416 North Country Road, St. James
(631) 250-9888, goldendynastyli.com
The Golden Dynasty is a what-goes- around-comes-around project. It opened as Lotus East, a well-regarded traditional Chinese eatery. It was then sold and became Maru. The original owners returned in 2015, renamed the restaurant, renovated and added some mildly spicy Szechuan dishes.
The discrete, quiet décor features well-spaced tables, carpeting and crystal chandeliers that make eating here a pleasure. Yet, on my visit, about six months after its opening, Golden Dynasty was involved in an ongoing reclamation— the congenial, concerned owners were ever present and ever helpful but there was still work to be done. Service was pleasant but not professional. Entrées were commendable but starters weren’t. The kitchen turned out some excellent dishes but didn’t seem able to churn them out together so that everyone at the table got served at a different time. Nor was any dish delivered to the diner who ordered it.
After an unremarkable first course: four thick doughy steamed dumplings ($4.95), a slightly overcooked scallion pancake ($4.95), dryish shrimp toast ($4.95) and an ordinary egg roll ($1.95) the Golden Dynasty snapped into high gear.
A large, beautiful specimen of crisp-skinned, gleaming bone-in roasted duck appeared.

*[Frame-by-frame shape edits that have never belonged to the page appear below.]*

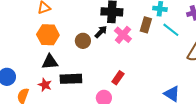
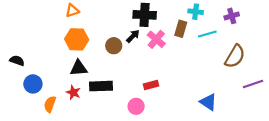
cyan line: (171, 30) -> (207, 34), turned -54
red rectangle: (118, 78) -> (151, 85), turned 40

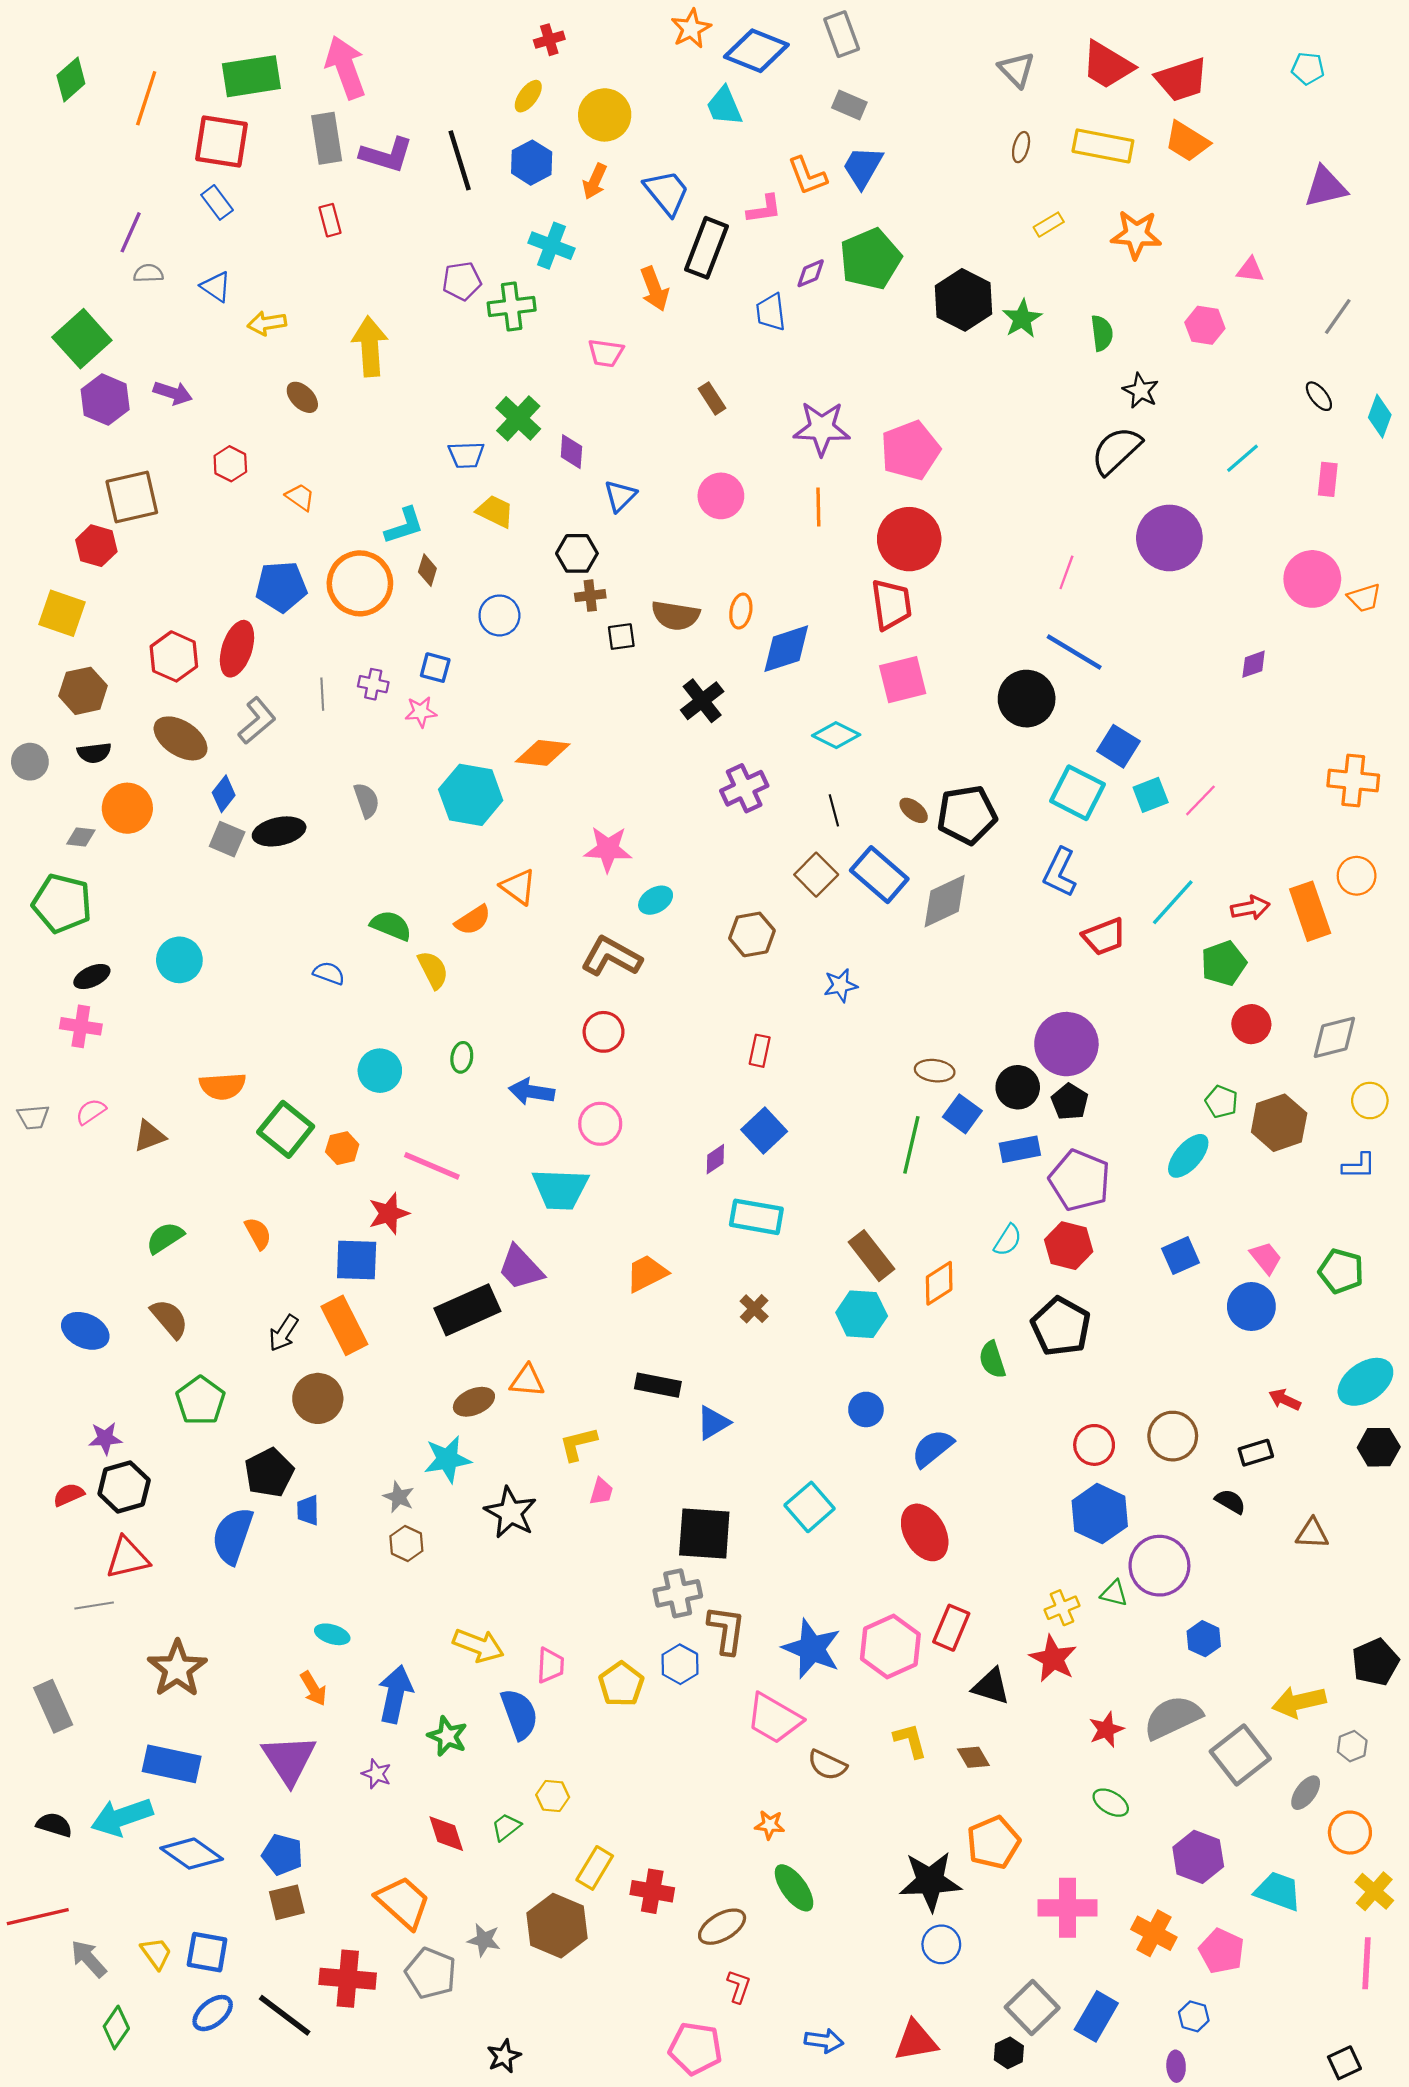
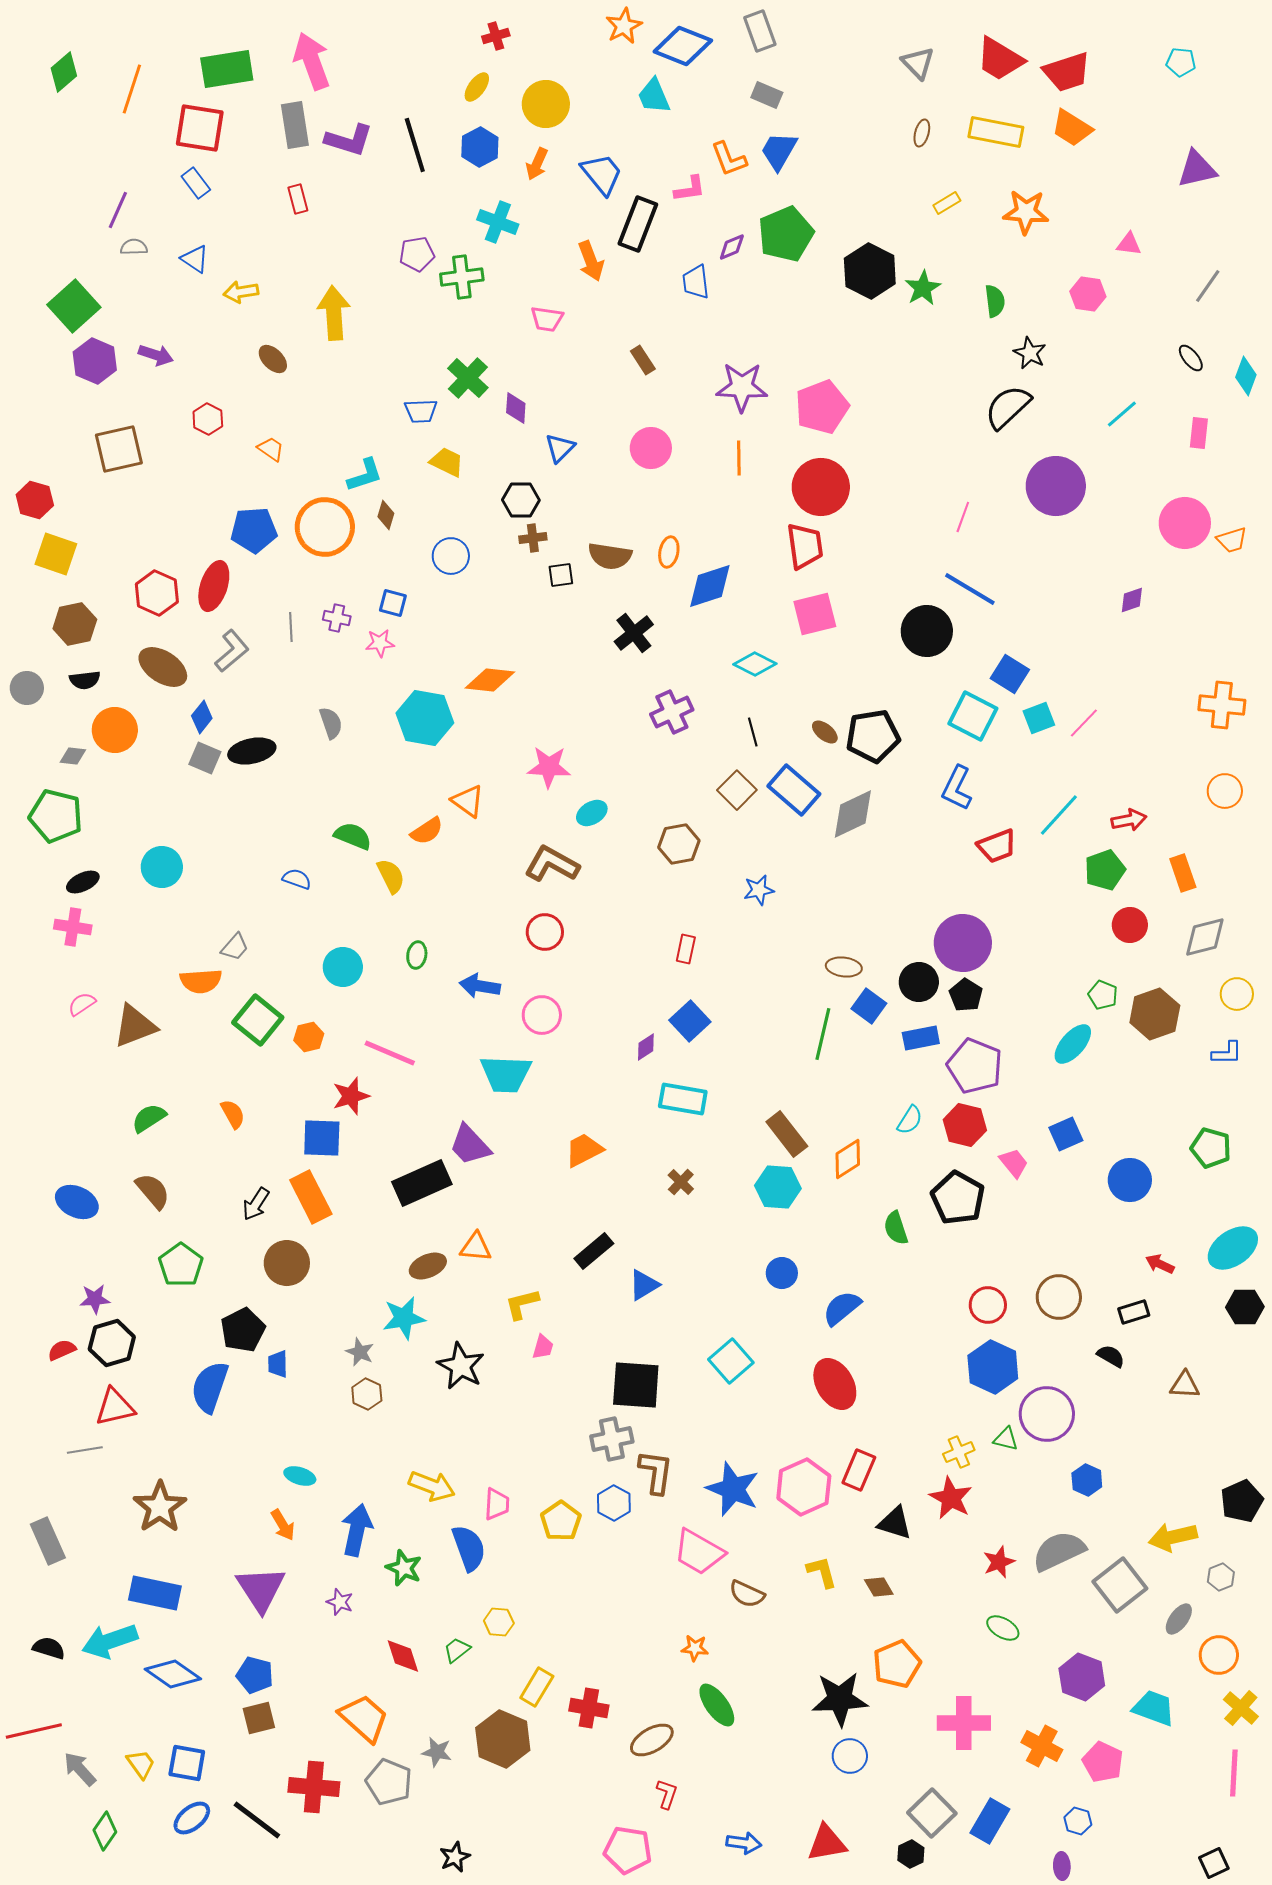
red hexagon: (96, 546) -> (35, 500), moved
orange rectangle: (1310, 911) -> (1183, 873), moved, size x0.7
gray trapezoid: (33, 1117) -> (235, 947), moved, turned -44
brown triangle: (150, 1136) -> (135, 1026), size x1.5
pink trapezoid: (1266, 1258) -> (1014, 1163), moved
black rectangle: (658, 1385) -> (594, 1251), turned -51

Hearty and delicate at the same time, it included two crispy and substantial legs and two rows of tender bite-size pieces of meat ($18.95), all of which was garnished with a soothing, not cloying, sweet plum sauce. A generous plate of fresh, moist pork fried rice ($8.95) more than satisfied four diners, with leftovers to take home.
Lamb chops ($27.95) are available in any style desired. We ordered three meaty ones lightly garnished with ginger and scallions. Two other tasty Szechuan-style dishes also satisfied, although neither was as hot as the menu indicated. Large slabs of white meat chicken in a hot garlic sauce ($13.95) and shrimp with hot pepper and peanuts ($17.95) tingled the tongue a bit but were not flare-ups.
As is customary at most Chinese restaurants, Golden Dynasty is light on wine and desserts. Neither is listed on the in-house menu. We had a scoop of creamy, rich pistachio ice cream, but ordering wine was an adventure—no doubt language problems played a part. A waitress couldn’t understand our order and simply walked away. A waiter brought us the wrong bottle. Eventually, we settled for some glasses of pinot grigio ($5.95 each).